Performance Perspectives Blog

Best practice when it comes to rates of return

by | Jan 11, 2011

A client asked about the “general landscape among financial companies in terms of usage of different performance engines/performance calculations.” Specifically whether true daily or Modified Dietz is prevalent when it comes to portfolio and security level returns. I admire his due diligence in trying to obtain this information as they move forward with their own decisions.

When we use the term “best practice” what exactly do we mean? Unfortunately the GIPS(R) standards (Global Investment Performance Standards) uses this term for recommendations, suggesting that they are “best practice,” but fails to define what “best practice” means? Is it:

  • what is most commonly done (hardly, I would argue, the best basis for “best practice”)
  • what the leading firms do (again, not necessarily the best “best practice” source)
  • what a few individuals on the GIPS Executive Committee think is what firms should be doing (arguably not “best practice,” as the mix of members can change, would could cause a total redefinition as to what the term means).
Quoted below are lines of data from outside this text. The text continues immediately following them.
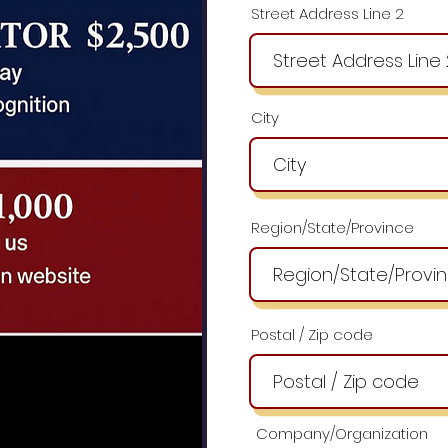
Street Address Line 2
City
Region/State/Province
Postal / Zip code
Company/Organization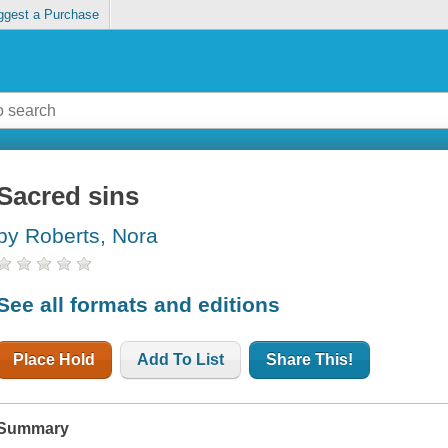
ggest a Purchase
Sacred sins
by Roberts, Nora
See all formats and editions
Place Hold
Add To List
Share This!
Summary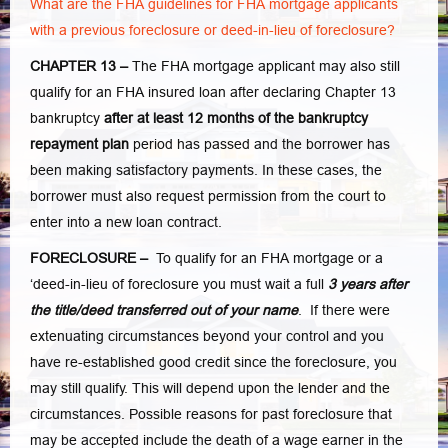
What are the FHA guidelines for FHA mortgage applicants
with a previous foreclosure or deed-in-lieu of foreclosure?
CHAPTER 13 –
The FHA mortgage applicant may also still
qualify for an FHA insured loan after declaring Chapter 13
bankruptcy
after at least 12 months of the bankruptcy
repayment plan
period has passed and the borrower has
been making satisfactory payments. In these cases, the
borrower must also request permission from the court to
enter into a new loan contract.
FORECLOSURE –
To qualify for an FHA mortgage or a
‘deed-in-lieu of foreclosure you must wait a full
3 years after
the title/deed transferred out of your name
. If there were
extenuating circumstances beyond your control and you
have re-established good credit since the foreclosure, you
may still qualify. This will depend upon the lender and the
circumstances. Possible reasons for past foreclosure that
may be accepted include the death of a wage earner in the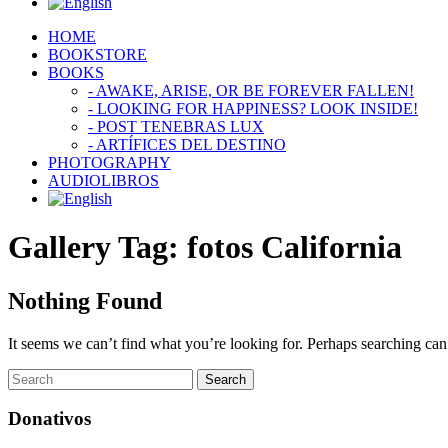
HOME
BOOKSTORE
BOOKS
- AWAKE, ARISE, OR BE FOREVER FALLEN!
- LOOKING FOR HAPPINESS? LOOK INSIDE!
- POST TENEBRAS LUX
- ARTÍFICES DEL DESTINO
PHOTOGRAPHY
AUDIOLIBROS
Gallery Tag:
fotos California
Nothing Found
It seems we can’t find what you’re looking for. Perhaps searching can
Donativos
Not knowing makes it a little mysterious and murky, does it not? I hesitate to offer my own definition, but may post this question on one or more of the Linkedin groups in the hopes that we might arrive at some consensus. But moving on to the questions at hand.

My thoughts:

  • Portfolio level performance: it is evident that the industry is moving to daily time-weighted performance at the portfolio level. This should (assuming there aren’t any data issues) result in the most accurate return. I would argue that the best approach would be to also have money-weighted returns at this level, so that the firm can provide multiple perspectives as to what is going on in the portfolio (i.e., how the manager did as well as the portfolio).
  • Security, sector, asset class (i.e., sub-portfolio level) performance: here again we see a lot of firms employing time-weighting which I would say is the wrong approach (and I’m sure that some of my readers have heard this countless times from me and are thinking that I’m sounding like a “broken record,” whatever that is!). If we go with what everyone else is doing, then do time-weighting and ideally daily; but this, to me, is incorrect: there is only one way to measure sub-portfolio performance: money-weighting. If you want to use Modified Dietz, that will be an improvement over true daily.

I thank our client for providing me with material for this blog and invite your thoughts.